Tribune parue dans Les Echos le 1er avril 2020.
Qu’il s’agisse de nous-même, de nos collègues de bureau, des dirigeants politiques, des entreprises, des services publics, qui se sera montré à la hauteur de cette crise ? Et qui aura déçu ? A l’heure du bilan, celui-ci aussi comptera, écrit Bernard Sananès. Il permettra peut-être de construire un nouveau socle commun pour rebondir.
Quand ? Avec quel dramatique bilan ? Avec quelles conséquences humaines, sociales, économiques ? Quand sortirons-nous de cette crise brutale et soudaine ? Qui peut le dire ? Personne. Et si on peut poser des hypothèses sur l’après, bien devin celui qui peut dire avec certitude et aplomb ce que la crise aura changé dans nos vies, dans nos choix, dans nos économies, dans nos rapports à l’Etat et au vivre-ensemble ? A ce stade, au-delà des questionnements, je ne me risquerai pas à asséner des certitudes. Tant des nôtres se sont déjà évanouies.
Mais il y aura, forcément, un après. Et ce jour-là, avant de procéder aux indispensables retours sur expérience, avant de se laisser aller aux procès en responsabilité, nous nous retournerons vite sur ces semaines inenvisageables, avec une première question : pendant la crise, qui aura été là ? Pour certains, la réponse sera facile et unanime : l es soignants, fer de lance de la guerre sanitaire, tous les métiers essentiels à la vie de la nation qui auront rendu notre confinement supportabl e. Mais chacun pèsera sans doute, comme dans chaque épreuve que la vie nous fait traverser, les présents et les absents, les engagés et les distants, les profonds et les superficiels, les utiles et les autres.
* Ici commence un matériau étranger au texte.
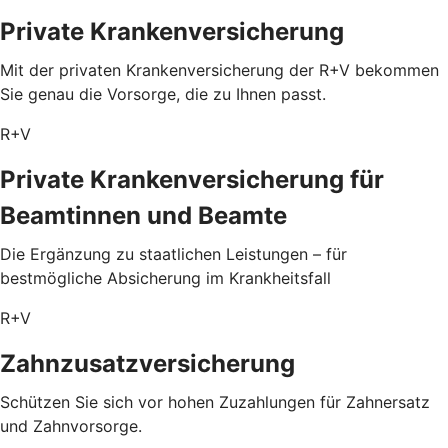
Private Krankenversicherung
Mit der privaten Krankenversicherung der R+V bekommen
Sie genau die Vorsorge, die zu Ihnen passt.
R+V
Private Krankenversicherung für
Beamtinnen und Beamte
Die Ergänzung zu staatlichen Leistungen – für
bestmögliche Absicherung im Krankheitsfall
R+V
Zahnzusatzversicherung
Schützen Sie sich vor hohen Zuzahlungen für Zahnersatz
und Zahnvorsorge.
Dans nos entourages personnels, bien sûr, un peu comme dans ces moments entre deux jobs où l’on compte le nombre d’appels entrants… Chez nos partenaires, ces clients qui vous appelleront pour trouver des solutions communes, et ceux qui, de leur côté, par mail ou par téléphone vous auront fait part de leurs décisions dictées, « vous le comprendrez », par la crise… Chez nos collaborateurs aussi, où la responsabilité et la solidarité révèleront, j’en suis sûr, de fortes surprises et feront naître une cohésion renforcée.
Mais, plus largement, qu’en sera-t-il du rapport que nous entretenons avec les institutions dont nous sommes les citoyens-électeurs, et avec les entreprises dont nous sommes les clients-parties prenantes. Qui aura été là ? Ceux qui auront assuré parfaitement leur mission ? Ceux qui auront pleinement répondu aux besoins nés de la crise ? Evidemment, oui, mais cela sera-t-il suffisant ? Quel ministre, élu, responsable, aura fait plus que ce que l’on attendait de lui ? Quel responsable politique, par ses choix, se sera « élevé », et sortira « grandi de la crise » ?
De la même manière, quelle entreprise aura fait mieux qu’assurer son activité ? Quel dirigeant aura, quelle que soit la taille de son entreprise, fait la preuve de la force et de la justesse de son engagement interne et externe ? Quelle marque aura démontré dans l’action et pas dans la communication, par la preuve et pas juste par le maintien des budgets publicitaires, que ce qu’elle proclamait fièrement dans sa raison d’être n’était pas que des mots ? Qui, dans un moment économiquement difficile, se comportera comme un employeur juste, qui protégera ses fournisseurs, qui poursuivra, voire amplifiera les actions de solidarité ?
Utilité des entreprises
Plus que jamais, les politiques seront jugés à leurs actes plutôt qu’à leurs paroles, et ils peuvent soit renouer la confiance, soit porter la défiance à son paroxysme. Plus que jamais, la question de l’utilité des entreprises, de la sincérité de leur engagement, sera questionnée au filtre de la crise. Encore une fois, aucune certitude, mais une conviction : pendant le confinement, le regard permanent sur chaque acteur de la crise se fera toujours plus exigeant.
Et, quelle que soit la dureté de la crise, ceux qui auront répondu présent, auront renforcé dans l’épreuve le lien avec leurs administrés, leurs clients, leurs collaborateurs, leurs partenaires, avec la société. Quand le moment sera venu, pour remettre en mouvement la société, pour faire redémarrer les entreprises, pour regagner les parts de marché perdues, la force de ces liens sera incomparable aux liens d’avant. Parce qu’elle prendra appui sur un socle solide forgé par la crise, elle constituera un capital précieux que la crise n’aura pas emporté et elle fera émerger une différence essentielle entre ceux qui auront été là, pleinement, sincèrement… et les autres.